Saronni and the excellently named Norwegian time-triallist Knut Knudsen won Tirreno in 1978 and '79, as the GT winners began to come, Giro winner Francesco Moser a dual winner, followed by fellow Maglia Rosa Visentini. But by now, in France, three colours shone throughout the 1980s. Green. White. And orange.
Following Gilbert Duclos-Lassale's win in 1980, Irish riders held the then white jersey for 8 years, winning the traditional Col d'Eze time trial 9 times. It was started by Stephen Roche in 1981, making the break on the crucial stage and becoming team leader of Peugeot. This was followed by a period of Seán Kelly dominance, for the details read chapter 13 of his autobiography or this great article by FMK. Kelly, like most of his contemporaries, "considered Paris-Nice to be more demanding, more appealing and more prestigious than Tirreno-Adriatico." Kelly, in this period won numerous stages, and five of the Col d'Eze TTs. Roche won four. There were many battles between the two Irishmen, such as 1987, when on a stage like this year's stage 6, Roche punctured in white, and Kelly took the win. After Kelly's 7th victory in 1988, he "wanted to plot out his escape route unbeaten," and joined the PDM team who were riding Tirreno. The streak was broken by Miguel Indurain, but Roche was 2nd, and won on the Col d'Eze.
One of the uglier facets of this decade of Paris-Nice was a shipyard workers' strike during the 1984 race, during which Bernard Hinault, on the way to a third place finish, rode into the strikers and started throwing punches. "They were stopping me from doing my job," he would say of the incident.

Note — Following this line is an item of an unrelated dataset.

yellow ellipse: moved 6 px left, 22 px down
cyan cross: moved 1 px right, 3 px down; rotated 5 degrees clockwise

During this time, the GT favourites still rode P-N, with victories at Tirreno from Tommy Prim, and a 38-year-old Joop Zoetemelk, raging against the dying of the light. By the end of the 1980s the race added a lot of time trials, and the first big GC riders arrived, with Tony Rominger winning twice. During the early '90s, it was won by several Italians, Fondriest, Furlan, Colage, Casagrande and Petito.
Indurain won Paris-Nice again in 1990, when it became the domain of French and Swiss for seven years, going to Rominger twice, Bernard, Zülle and Jalabert three consecutive times, starting when Fignon bought it. But financial trouble and ASO pressure curtailed his tenure as organiser, and it was sold. It was the last big stage race to be surrendered to ASO, which is surely worth the doff of a cap.

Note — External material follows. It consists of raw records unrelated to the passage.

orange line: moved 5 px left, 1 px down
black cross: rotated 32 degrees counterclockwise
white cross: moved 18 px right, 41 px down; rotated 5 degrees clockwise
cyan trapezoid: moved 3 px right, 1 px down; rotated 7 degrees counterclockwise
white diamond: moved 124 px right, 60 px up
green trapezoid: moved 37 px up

Tirreno continued in the form of classics preparation, with guys like Pozzato and Friere managing wins. However, finally, in 2007, those magical, race-transforming, things we know as mountains were added, with Macerata and Montelupone giving J-Rod the chance to win a stage every year.
Paris-Nice kept its formula, giving two wins to Vino, and seeing Contador win his first big stage race in 2007, the year of his first Tour win. By this point, it still had a lot of GC favourites. But Tirreno was starting to pull. The previous years 2nd place, Kloden, and big name Vinokourov, moved to Italy that year.
Paris-Nice held the sway until 2010, when Contador won a second time, but in 2011 there was a big swing: That was the first year in which the Tour de France winner rode and won Tirreno-Adriatico. Wiggins did win P-N in 2012, but he was the only big there, and in 2013, all focus switched to the race of the two seas, with Nibali winning, followed by Froome, Rodríguez and Contador.
There was much the same spiel last year, in which the GC guys rode Tirreno, apart from an unfit Nibali, who rode Paris-Nice, and a sick Froome.
Paris-Nice was where the sprinters, Ardennes guys and cobbles riders went, with the unusual parcours leading to uphill sprints, not suiting the bigs.
But this year is different. There is a respectable summit finish on the Col de la Croix du Chaubouret, the Col d'Eze is back, and there is an incredibly interesting stage over 6 categorised climbs, as opposed to Tirreno's respectable mountain stage to Monte Terminillo, a TTT, a short ITT, and a "Sagan" stage.
I'd like to see tradition out, and for the big riders to do Paris-Nice next year.